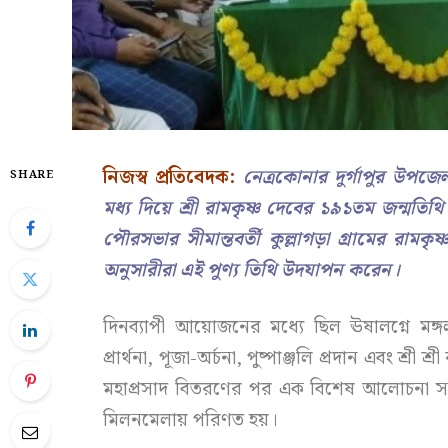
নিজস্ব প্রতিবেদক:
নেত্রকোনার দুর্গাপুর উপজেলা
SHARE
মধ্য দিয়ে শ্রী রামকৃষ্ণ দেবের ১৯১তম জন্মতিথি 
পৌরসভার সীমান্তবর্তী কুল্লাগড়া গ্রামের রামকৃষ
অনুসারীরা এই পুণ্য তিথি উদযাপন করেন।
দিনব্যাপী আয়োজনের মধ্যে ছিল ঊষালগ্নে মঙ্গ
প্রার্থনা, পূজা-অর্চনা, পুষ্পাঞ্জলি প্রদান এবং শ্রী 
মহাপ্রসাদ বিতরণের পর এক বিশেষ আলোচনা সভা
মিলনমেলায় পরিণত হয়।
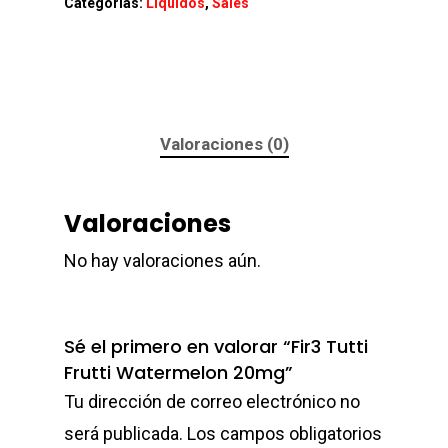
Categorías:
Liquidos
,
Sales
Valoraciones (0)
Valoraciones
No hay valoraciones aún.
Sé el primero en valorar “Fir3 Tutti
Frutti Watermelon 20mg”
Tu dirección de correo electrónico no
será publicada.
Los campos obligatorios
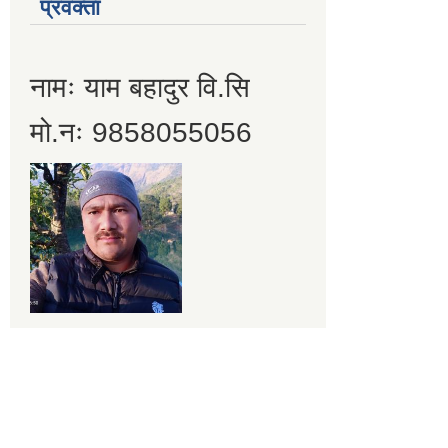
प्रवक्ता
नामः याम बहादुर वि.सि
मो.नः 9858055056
____________________
## EXERCISE BRIEF:
Where a picture appears, omit it, and otherwise retype the material exactly.

## SOLUTION TO THIS PROBLEM:
নিজস্ব প্রতিবেদক:
নেত্রকোনার দুর্গাপুর উপজেলা
SHARE
মধ্য দিয়ে শ্রী রামকৃষ্ণ দেবের ১৯১তম জন্মতিথি 
পৌরসভার সীমান্তবর্তী কুল্লাগড়া গ্রামের রামকৃষ
অনুসারীরা এই পুণ্য তিথি উদযাপন করেন।
দিনব্যাপী আয়োজনের মধ্যে ছিল ঊষালগ্নে মঙ্গ
প্রার্থনা, পূজা-অর্চনা, পুষ্পাঞ্জলি প্রদান এবং শ্রী 
মহাপ্রসাদ বিতরণের পর এক বিশেষ আলোচনা সভা
মিলনমেলায় পরিণত হয়।
Categorías:
Liquidos
,
Sales
Valoraciones (0)
Valoraciones
No hay valoraciones aún.
Sé el primero en valorar “Fir3 Tutti
Frutti Watermelon 20mg”
Tu dirección de correo electrónico no
será publicada.
Los campos obligatorios
प्रवक्ता
नामः याम बहादुर वि.सि
मो.नः 9858055056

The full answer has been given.